Mose was probably my favorite character to write. That combination of humor, and violence. That “seen it all” sarcasm he uses as a defense mechanism once he’s one the boat, though he has clearly not seen it all. I wanted him to be the measure of a common brutality against the howling lunacy of his new environment.

There are at least two pages in which you plunge the narrative's perspective into absolute darkness. Did you debate back and forth with yourself whether to allow the story to breathe/pause in such a manner?

Those black pages are intended basically as chapter breaks. When I finished the book, I reread it, and decided that it all flowed together too easily. I had eschewed a traditional chapter structure, but I realized that the narrative had to be broken up somehow. In Seven Samurai, there are moments in which the screen fades completely to black, and this usually happens where Kurosawa intends some kind of major temporal shift. I was kind of inspired by that. Even though comics and film are incredibly different media, but that is a rant for another day.

Speaking of panels, you typically opt for traditional square panels, but as you delve deeper into the tale, it seems like you started experimenting more with the shapes of your panels (and challenging yourself and the reader with your experimental layout)? What prompted you to really shift the layout (from grid to ambitious) in the latter stage of the story?

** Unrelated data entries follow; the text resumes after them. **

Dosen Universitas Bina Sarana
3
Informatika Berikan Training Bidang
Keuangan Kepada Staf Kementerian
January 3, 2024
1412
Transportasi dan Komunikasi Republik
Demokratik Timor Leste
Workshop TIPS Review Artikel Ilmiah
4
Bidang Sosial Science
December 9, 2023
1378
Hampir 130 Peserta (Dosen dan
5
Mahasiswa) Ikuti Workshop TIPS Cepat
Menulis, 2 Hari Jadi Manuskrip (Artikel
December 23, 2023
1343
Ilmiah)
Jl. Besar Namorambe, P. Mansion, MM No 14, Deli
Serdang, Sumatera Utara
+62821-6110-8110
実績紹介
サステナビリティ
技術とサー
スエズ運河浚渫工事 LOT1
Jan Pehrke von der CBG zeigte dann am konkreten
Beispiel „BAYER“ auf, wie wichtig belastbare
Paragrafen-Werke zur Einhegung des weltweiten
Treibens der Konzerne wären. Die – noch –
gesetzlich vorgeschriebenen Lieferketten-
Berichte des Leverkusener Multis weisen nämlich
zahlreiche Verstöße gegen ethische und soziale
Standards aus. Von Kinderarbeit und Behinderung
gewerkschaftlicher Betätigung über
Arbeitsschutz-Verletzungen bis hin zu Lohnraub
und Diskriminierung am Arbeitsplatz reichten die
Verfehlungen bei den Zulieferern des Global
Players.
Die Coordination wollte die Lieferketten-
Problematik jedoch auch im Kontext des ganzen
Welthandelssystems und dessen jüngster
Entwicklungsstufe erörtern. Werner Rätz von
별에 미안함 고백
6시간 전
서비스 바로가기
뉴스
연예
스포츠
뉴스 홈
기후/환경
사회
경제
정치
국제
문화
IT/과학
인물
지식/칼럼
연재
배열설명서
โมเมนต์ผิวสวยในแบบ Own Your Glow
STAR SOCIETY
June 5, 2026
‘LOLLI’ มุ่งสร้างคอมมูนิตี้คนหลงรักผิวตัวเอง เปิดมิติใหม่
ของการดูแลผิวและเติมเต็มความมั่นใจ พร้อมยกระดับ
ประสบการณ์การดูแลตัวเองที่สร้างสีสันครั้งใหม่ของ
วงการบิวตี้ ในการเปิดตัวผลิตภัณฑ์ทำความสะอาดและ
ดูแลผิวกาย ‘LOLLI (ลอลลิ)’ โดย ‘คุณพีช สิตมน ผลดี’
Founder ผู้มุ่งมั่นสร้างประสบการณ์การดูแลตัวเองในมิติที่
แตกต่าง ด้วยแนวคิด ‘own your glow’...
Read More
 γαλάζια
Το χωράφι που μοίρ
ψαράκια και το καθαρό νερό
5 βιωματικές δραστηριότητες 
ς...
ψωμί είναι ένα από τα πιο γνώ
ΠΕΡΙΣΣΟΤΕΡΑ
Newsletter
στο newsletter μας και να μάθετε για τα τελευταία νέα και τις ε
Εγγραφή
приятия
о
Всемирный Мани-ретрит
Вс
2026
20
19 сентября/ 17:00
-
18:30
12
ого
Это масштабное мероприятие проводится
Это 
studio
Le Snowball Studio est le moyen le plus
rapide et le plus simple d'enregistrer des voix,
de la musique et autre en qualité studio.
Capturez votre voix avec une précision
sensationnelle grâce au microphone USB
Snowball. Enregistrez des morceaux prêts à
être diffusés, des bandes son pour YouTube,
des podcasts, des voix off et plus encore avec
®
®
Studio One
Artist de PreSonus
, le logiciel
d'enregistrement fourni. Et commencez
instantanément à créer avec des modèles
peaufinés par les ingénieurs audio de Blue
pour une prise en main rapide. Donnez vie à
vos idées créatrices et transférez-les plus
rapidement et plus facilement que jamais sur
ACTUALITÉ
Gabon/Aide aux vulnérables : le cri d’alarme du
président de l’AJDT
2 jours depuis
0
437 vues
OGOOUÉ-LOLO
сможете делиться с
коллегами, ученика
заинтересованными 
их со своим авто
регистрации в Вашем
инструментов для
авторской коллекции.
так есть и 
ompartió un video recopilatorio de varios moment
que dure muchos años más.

As I was working on the book, I knew that I was going to experiment with page layout while the Captain was telling his story. As I said before, the opening part of the book is relatively conservative in terms of page layout. It’s usually in three or four tiers, the biggest extravagance being the occasional stacked panels at the end of a tier. Once Mose and Isaac make it to the boat, I wanted to be freer with the way that I designed the pages, to indicate not only a tonal shift, but a psychological one as well. It’s a bit subtle at first, and then I started to drop hints at what was coming more formally, by changing panel shapes, and using more abstract imagery during monologues. Those hints are meant not only to indicate the fractured unreal world the pirates live in, but also link directly to the mind of Brahm. They are in some ways formalist accents of his experience of events, and ideas.

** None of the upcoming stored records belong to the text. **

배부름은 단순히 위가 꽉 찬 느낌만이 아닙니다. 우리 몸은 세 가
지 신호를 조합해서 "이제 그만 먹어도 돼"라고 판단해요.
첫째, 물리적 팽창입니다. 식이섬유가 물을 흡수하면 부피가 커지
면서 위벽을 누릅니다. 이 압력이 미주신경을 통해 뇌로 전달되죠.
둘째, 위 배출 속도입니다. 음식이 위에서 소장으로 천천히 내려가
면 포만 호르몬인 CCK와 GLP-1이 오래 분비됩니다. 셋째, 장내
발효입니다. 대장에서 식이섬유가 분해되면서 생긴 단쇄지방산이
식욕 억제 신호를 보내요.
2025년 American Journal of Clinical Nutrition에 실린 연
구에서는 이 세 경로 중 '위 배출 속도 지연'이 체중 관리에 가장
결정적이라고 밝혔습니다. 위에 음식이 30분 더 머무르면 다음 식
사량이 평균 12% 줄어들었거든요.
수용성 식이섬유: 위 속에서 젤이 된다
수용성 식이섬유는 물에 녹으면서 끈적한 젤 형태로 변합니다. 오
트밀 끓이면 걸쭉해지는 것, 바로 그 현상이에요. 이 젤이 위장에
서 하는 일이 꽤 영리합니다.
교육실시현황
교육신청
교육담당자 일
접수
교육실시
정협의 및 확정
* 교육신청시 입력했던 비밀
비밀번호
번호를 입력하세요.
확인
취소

With that afore mentioned sequence in which Brahm is telling his life story, I was trying to create a comic book approximation of memory. When we remember things, we don’t remember the event in all its detail, we remember an approximation of events, some things we remember more or less correctly, others, more symbolically or more hazily. Other thoughts flicker in and out, associations, and images which are sometimes directly connected to that memory, and sometimes completely random. These peripheral notions can act as a kind of seasoning for the primary memory, and, if we could catch them, might tell us more about ourselves than we would care to know. Our brains are all jumbled up with these ideas of our own experience, and I attempted to put that across with the designs of those pages. They cross over, they bleed into eachother, some are more sequential, others more symbolic. The final page of that sequence is more intentionally austere. It is simpler than the others, and more wholly symbolic. He’s fallen into himself.

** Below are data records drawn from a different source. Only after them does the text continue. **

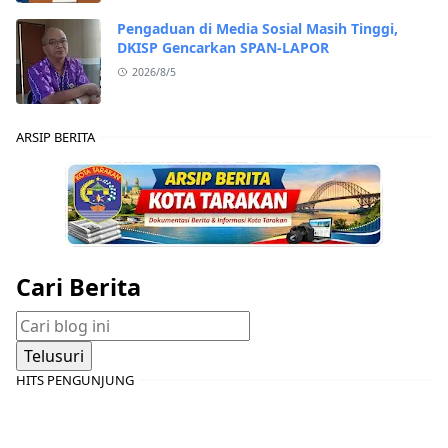
Pengaduan di Media Sosial Masih Tinggi,
DKISP Gencarkan SPAN-LAPOR
2026/8/5
ARSIP BERITA
Cari Berita
HITS PENGUNJUNG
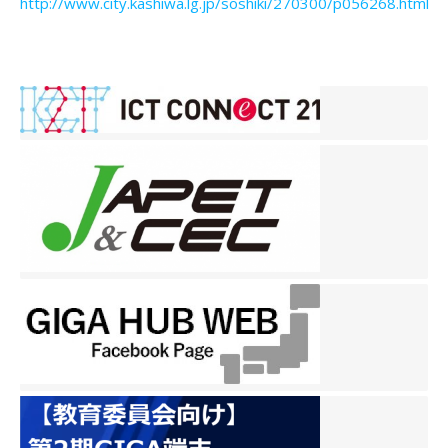
http://www.city.kashiwa.lg.jp/soshiki/270300/p056268.html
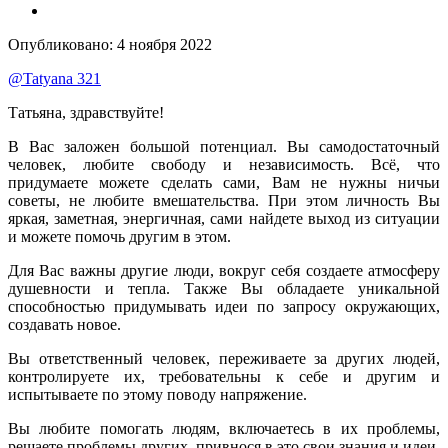
Опубликовано:
4 ноября 2022
@Tatyana 321
Татьяна, здравствуйте!
В Вас заложен большой потенциал. Вы самодостаточный
человек, любите свободу и независимость. Всё, что
придумаете можете сделать сами, Вам не нужны ничьи
советы, не любите вмешательства. При этом личность Вы
яркая, заметная, энергичная, сами найдете выход из ситуации
и можете помочь другим в этом.
Для Вас важны другие люди, вокруг себя создаете атмосферу
душевности и тепла. Также Вы обладаете уникальной
способностью придумывать идеи по запросу окружающих,
создавать новое.
Вы ответственный человек, переживаете за других людей,
контролируете их, требовательны к себе и другим и
испытываете по этому поводу напряжение.
Вы любите помогать людям, включаетесь в их проблемы,
решаете проблемы других, привнося в это свои знания и идеи.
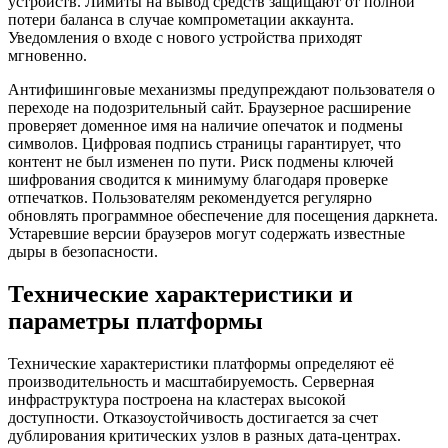
устройств. Лимиты на вывод средств защищают от полной
потери баланса в случае компрометации аккаунта.
Уведомления о входе с нового устройства приходят
мгновенно.
Антифишинговые механизмы предупреждают пользователя о
переходе на подозрительный сайт. Браузерное расширение
проверяет доменное имя на наличие опечаток и подмены
символов. Цифровая подпись страницы гарантирует, что
контент не был изменен по пути. Риск подмены ключей
шифрования сводится к минимуму благодаря проверке
отпечатков. Пользователям рекомендуется регулярно
обновлять программное обеспечение для посещения даркнета.
Устаревшие версии браузеров могут содержать известные
дыры в безопасности.
Технические характеристики и
параметры платформы
Технические характеристики платформы определяют её
производительность и масштабируемость. Серверная
инфраструктура построена на кластерах высокой
доступности. Отказоустойчивость достигается за счет
дублирования критических узлов в разных дата-центрах.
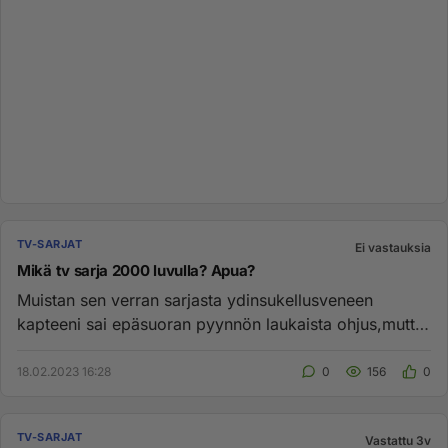
TV-SARJAT
Ei vastauksia
Mikä tv sarja 2000 luvulla? Apua?
Muistan sen verran sarjasta ydinsukellusveneen
kapteeni sai epäsuoran pyynnön laukaista ohjus,mutta
kapteeni ei laukaisu...
18.02.2023 16:28
0
156
0
TV-SARJAT
Vastattu 3v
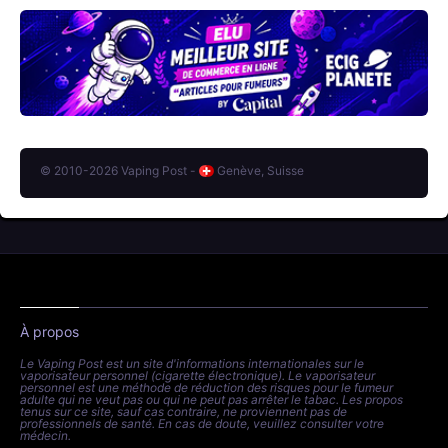
© 2010-2026 Vaping Post -
Genève, Suisse
À propos
Le Vaping Post est un site d'informations internationales sur le
vaporisateur personnel (cigarette électronique). Le vaporisateur
personnel est une méthode de réduction des risques pour le fumeur
adulte qui ne veut pas ou qui ne peut pas arrêter le tabac. Les propos
tenus sur ce site, sauf cas contraire, ne proviennent pas de
professionnels de santé. En cas de doute, veuillez consulter votre
médecin.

Back in 2011, Chris Schweizer theorized  you are influenced by Joseph Conrad. Was he right?

To be honest with you the only Conrad I have read is Heart of Darkness. I am not the reader I wish I was.

But I imagine that is probably the Conrad that Chris was referencing anyway. Heart of Darkness has become such a part of the culture, thanks largely to Apocalypse Now, that it’s impossible not to reference it when creating a story like Blacklung. It’s the story of a boat on water, and this Buddha-like figure of horror.

But that said, I think Brahm is a more romantic figure than Kurtz. Romantic in the old sense of the word. There is a vulnerability to the character in spite of his monstrous qualities. He still has a hope, however dark it may be. Kurtz has pretty much become nihilism itself. I also don’t think we are ever tempted to believe that Brahm is right, while I think we ARE tempted to believe that Kurtz might just be.